Transcribed page contents:
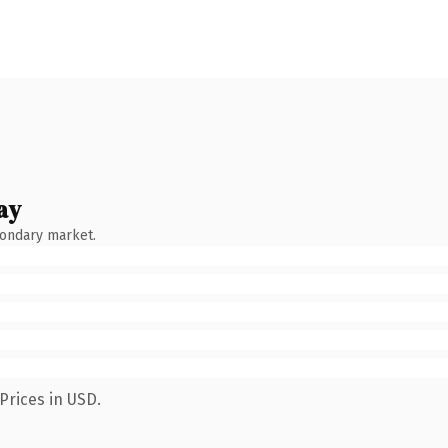
ay
condary market.
Prices in USD.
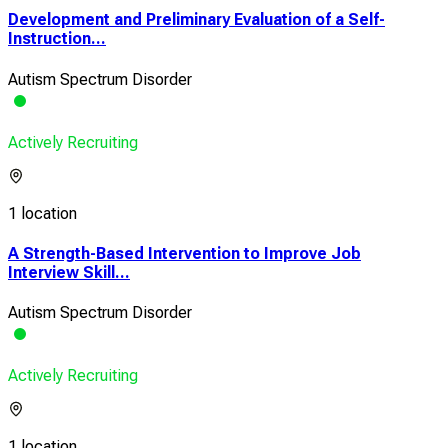
Development and Preliminary Evaluation of a Self-
Instruction...
Autism Spectrum Disorder
Actively Recruiting
1 location
A Strength-Based Intervention to Improve Job
Interview Skill...
Autism Spectrum Disorder
Actively Recruiting
1 location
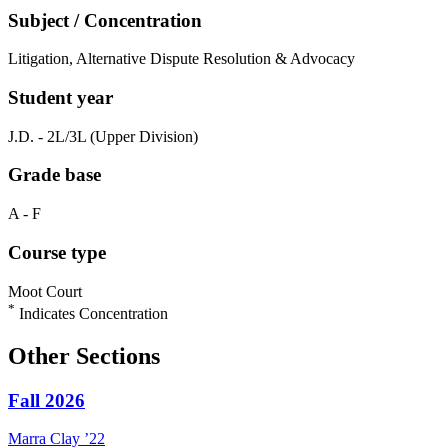
Subject / Concentration
Litigation, Alternative Dispute Resolution & Advocacy
Student year
J.D. - 2L/3L (Upper Division)
Grade base
A - F
Course type
Moot Court
*
Indicates Concentration
Other Sections
Fall 2026
Marra
Clay
’22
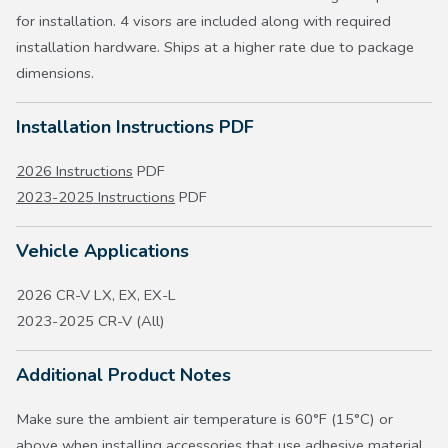
for installation. 4 visors are included along with required
installation hardware. Ships at a higher rate due to package
dimensions.
Installation Instructions PDF
2026 Instructions
PDF
2023-2025 Instructions
PDF
Vehicle Applications
2026 CR-V LX, EX, EX-L
2023-2025 CR-V (All)
Additional Product Notes
Make sure the ambient air temperature is 60°F (15°C) or
above when installing accessories that use adhesive material.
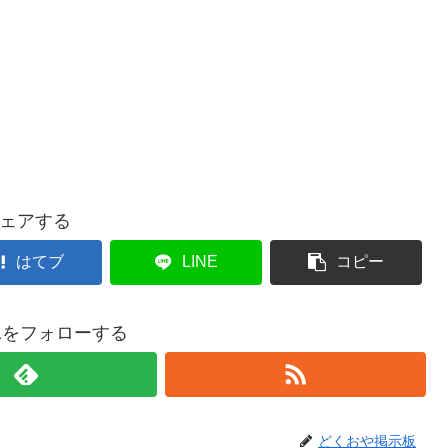
ェアする
はてブ
LINE
コピー
021をフォローする
どくおや掲示板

#### EXERCISE PROMPT
Each entry above should be written out again exactly, without its pictures.

#### RESULT FOR THIS EXERCISE
ay
condary market.
Prices in USD.
Development and Preliminary Evaluation of a Self-
Instruction...
Autism Spectrum Disorder
Actively Recruiting
1 location
A Strength-Based Intervention to Improve Job
Interview Skill...
Autism Spectrum Disorder
Actively Recruiting
1 location
Subject / Concentration
Litigation, Alternative Dispute Resolution & Advocacy
Student year
J.D. - 2L/3L (Upper Division)
Grade base
A - F
Course type
Moot Court
*
Indicates Concentration
Other Sections
Fall 2026
Marra
Clay
’22
for installation. 4 visors are included along with required
installation hardware. Ships at a higher rate due to package
dimensions.
Installation Instructions PDF
2026 Instructions
PDF
2023-2025 Instructions
PDF
Vehicle Applications
2026 CR-V LX, EX, EX-L
2023-2025 CR-V (All)
Additional Product Notes
Make sure the ambient air temperature is 60°F (15°C) or
above when installing accessories that use adhesive material.
ェアする
はてブ
LINE
コピー
021をフォローする
どくおや掲示板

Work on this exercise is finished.